I felt a need to unburden myself. ‘It was my greatest mistake, saying no.’
I heard him change position.’
‘Really?’
Weight left my shoulders, the weight I’d carried on them for most of my lifetime.
‘Instead I chose a life of privilege as Oberon’s confidant, with the prestige and influence and money it brought with it. Things I thought mattered more than living on a quiet little farm in the middle of nowhere.’
‘It is quiet there. You’d soon have got bored.’ He sounded like he was apologising and didn’t see the irony, the remainder of my life had become quiet and boring. Anger festered inside me.
‘Look where it got me. Exiled. Alone. Wishing death could find me.’

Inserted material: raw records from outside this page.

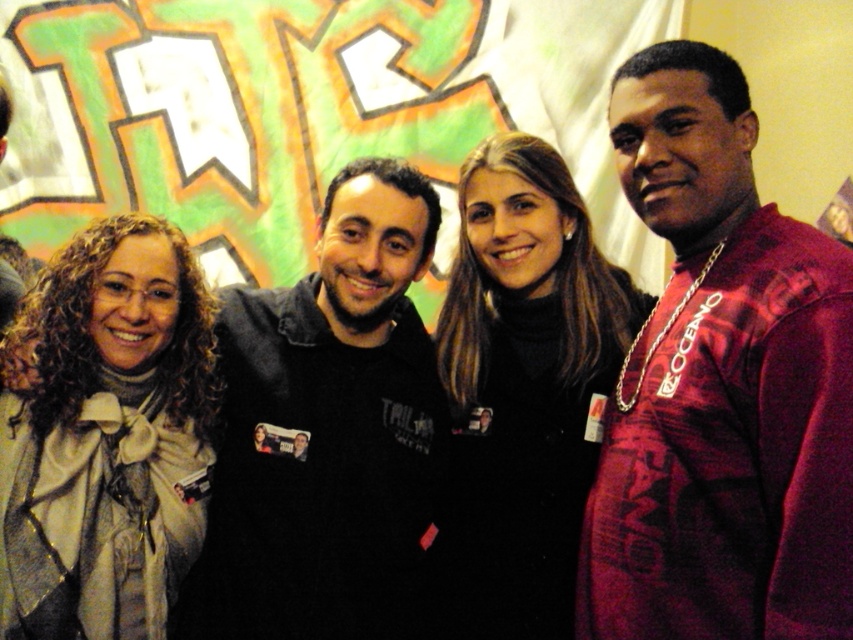 Question: Is shiny maroon shirt at right positioned before light beige scarf at center?

Choices:
 (A) no
 (B) yes

Answer: (B)

Question: Can you confirm if shiny maroon shirt at right is positioned to the left of black fleece at center?

Choices:
 (A) yes
 (B) no

Answer: (B)

Question: Estimate the real-world distances between objects in this image. Which object is farther from the shiny maroon shirt at right?

Choices:
 (A) black fleece at center
 (B) black matte jacket at center
 (C) light beige scarf at center

Answer: (C)

Question: Which point appears farthest from the camera in this image?

Choices:
 (A) (332, 477)
 (B) (9, 481)

Answer: (A)

Question: Which point is closer to the camera?

Choices:
 (A) light beige scarf at center
 (B) black fleece at center
 (C) shiny maroon shirt at right
 (D) black matte jacket at center

Answer: (C)

Question: Is black fleece at center thinner than light beige scarf at center?

Choices:
 (A) no
 (B) yes

Answer: (A) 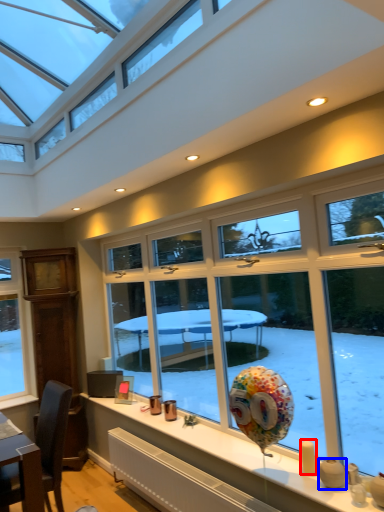 Question: Among these objects, which one is nearest to the camera, candle (highlighted by a red box) or candle holder (highlighted by a blue box)?

Choices:
 (A) candle
 (B) candle holder

Answer: (B) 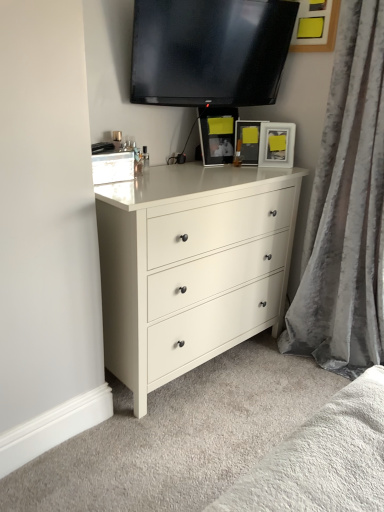 Question: Is matte white dresser at center bigger or smaller than matte black picture frame at center, which is the second picture frame from left to right?

Choices:
 (A) small
 (B) big

Answer: (B)

Question: Relative to matte black picture frame at center, which is the second picture frame from left to right, is matte white dresser at center in front or behind?

Choices:
 (A) front
 (B) behind

Answer: (A)

Question: Estimate the real-world distances between objects in this image. Which object is closer to the matte black picture frame at upper right, the 1th picture frame viewed from the right?

Choices:
 (A) matte white dresser at center
 (B) black glossy tv at upper center
 (C) matte black picture frame at upper center, which ranks as the 3th picture frame in right-to-left order
 (D) matte black picture frame at center, which is the second picture frame from left to right
 (E) velvet gray curtain at right

Answer: (D)

Question: Which of these objects is positioned closest to the velvet gray curtain at right?

Choices:
 (A) black glossy tv at upper center
 (B) matte white dresser at center
 (C) matte black picture frame at center, which is the second picture frame from left to right
 (D) matte black picture frame at upper center, which ranks as the 3th picture frame in right-to-left order
 (E) matte black picture frame at upper right, the 1th picture frame viewed from the right

Answer: (E)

I felt a hand on my shoulder, it pulled me over to face him. I could just make out his features in the light from the fire.
‘You don’t mean that?’
I held his stare. ‘I do. I’m going to kill Llyr somehow. You’ll get your sister out of prison and the Knights will be free from danger.’
‘But Rob…’
He hadn’t called me that for the longest time.
‘Think about it Oisin.’ I wasn’t on any sort of pity crusade, I’d thought all this through and he needed to know. ‘Killing the crowned High Lord of the Dark Court is treason. They’ll hunt me down, regardless of the impact on this realm. I should have killed him when I had the chance but I thought there might be another way. I realise there isn’t now.’
‘But Rob, you’re wrong…’
I didn’t give him chance to say another word.
‘I should have killed Llyr when I had the chance Oisin. But, because I didn’t, I put the twins’ lives in danger, I might even be responsible for their deaths if I can’t rescue them now. I vowed to protect them and look what’s happened. I’m desperate to find somewhere to keep them safe from the Fae, that means constantly uprooting them to find another location and every time I do that, I risk the same fate as we faced earlier. I can’t keep risking their lives like that. The only way to keep the twins safe, is to kill Llyr.’